It almost certainly is what @stanislas pointed out.
As an extended note, however, since your are testing the URI path in the additional branches, it makes sense to fold those into the switch, as well. I don't really understand the last branch because a URI path will always contain a slash (/), so that conditional match is always true. Therefore, I pushed it to the switch default condition.
when CLIENT_ACCEPTED {
set collecting 0
set renegtried 0
}
when HTTP_REQUEST {
set uri [string tolower [HTTP::uri] ]
/_hst name and ?_hst=1 parameter triggers client cert renegotiation
switch [HTTP::uri] {
"/extern/test.jsp" -
"/SO/services/dat" -
"/Ex/services/pay" {
if { !$renegtried && [SSL::cert count] == 0 } {
log local0. "[IP::client_addr]:[TCP::client_port]: A log entry"
Collecting means buffering the request. The collection goes on
until SSL::renegotiate occurs, which happens after the HTTP
request has been received. The maximum data buffered by collect
is 1-4 MB.
HTTP::collect
set collecting 1
SSL::cert mode request
SSL::renegotiate
pool FIRST_POOL_SSL
SSL::enable serverside
log local0. "WITH FIRST POOL"
}
"/extern/test.jsp" {
pool FIRST_POOL_SSL
SSL::enable serverside
log local0. "WITH FIRST POOL"
}
"/abc" {
if { [string tolower [HTTP::host]] eq "www.test.es"] } {
HTTP::redirect "https://www.test.es/test1/"
}
}
default {
if { [string tolower [HTTP::host]] eq "www.test.es" } {
HTTP::redirect "https://www.test.es[HTTP::uri]"
}
else {
SSL::disable serverside
log local0. "WITH SECOND POOL"
}
}
}
}
}
Since everything is in the switch now, there is no need for the return in the first condition.

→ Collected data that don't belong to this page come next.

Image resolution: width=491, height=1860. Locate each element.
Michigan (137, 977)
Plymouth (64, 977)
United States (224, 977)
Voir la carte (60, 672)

Incidentally, in the last condition, you set the pool to LB::server pool. There is no reason to do this. If you don't invoke pool in your iRule, that is already the pool that will be selected. So, I removed that.

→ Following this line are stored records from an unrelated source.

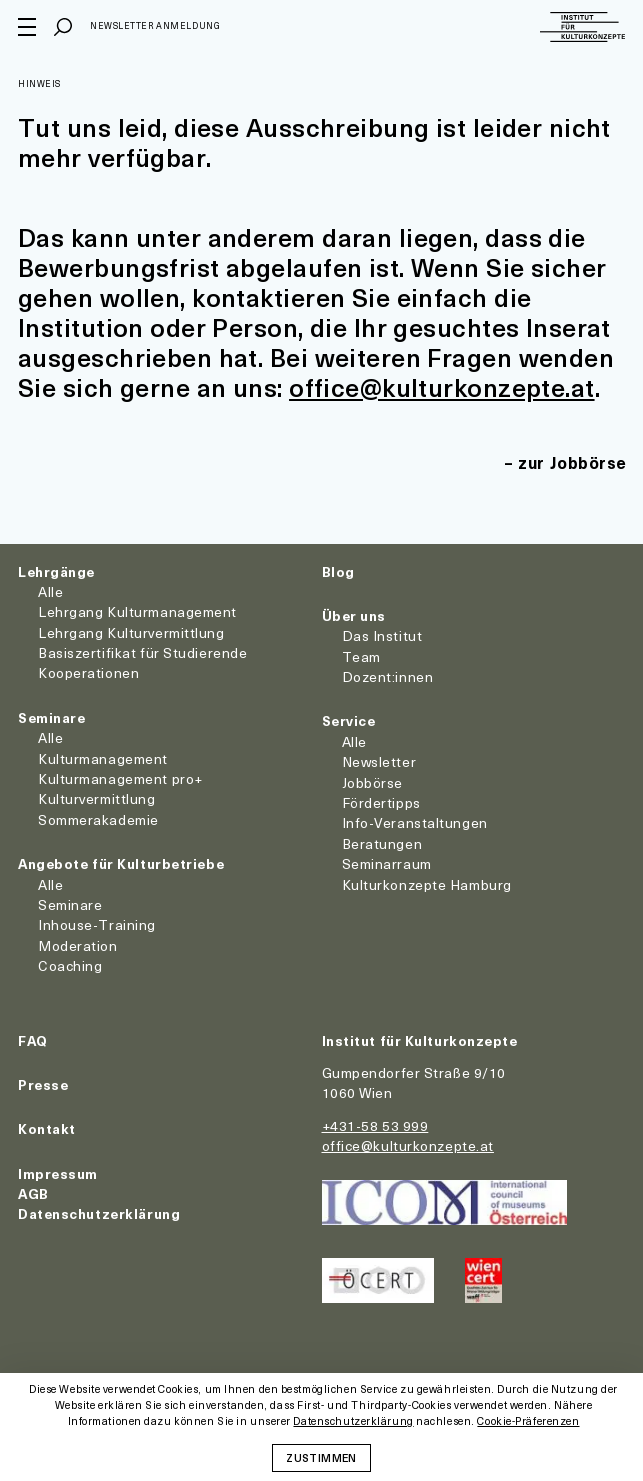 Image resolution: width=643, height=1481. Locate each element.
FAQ (33, 1040)
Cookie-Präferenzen (528, 1421)
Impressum (58, 1173)
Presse (43, 1084)
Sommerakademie (98, 819)
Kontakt (47, 1128)
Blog (338, 571)
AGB (33, 1193)
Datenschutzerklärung (99, 1213)
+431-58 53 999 (375, 1125)
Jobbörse (372, 782)
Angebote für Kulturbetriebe (121, 863)
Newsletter (379, 761)
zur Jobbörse (572, 462)
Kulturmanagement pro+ (120, 778)
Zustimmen (321, 1457)
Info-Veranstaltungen (415, 822)
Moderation (78, 945)
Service (349, 720)
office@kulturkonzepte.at (442, 387)
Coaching (70, 965)
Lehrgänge (56, 571)
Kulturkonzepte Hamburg (427, 884)
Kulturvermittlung (97, 798)
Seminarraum (387, 863)
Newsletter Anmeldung (155, 25)
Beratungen (382, 843)
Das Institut (382, 635)
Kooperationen (88, 672)
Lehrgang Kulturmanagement (137, 611)
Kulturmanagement (103, 758)
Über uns (354, 615)
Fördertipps (381, 802)
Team (361, 656)
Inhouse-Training (97, 924)
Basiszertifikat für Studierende (142, 652)
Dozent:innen (388, 676)
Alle (50, 591)
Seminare (51, 717)
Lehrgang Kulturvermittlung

Also, I assume this is not the entire iRule. When you use HTTP::collect in HTTP_REQUEST, if you don't attach a listener to the HTTP_REQUEST_DATA event and invoke HTTP::release somewhere in there, the iRule will stall (and, more importantly, there would be no value in calling HTTP::collect unless you do something with the data).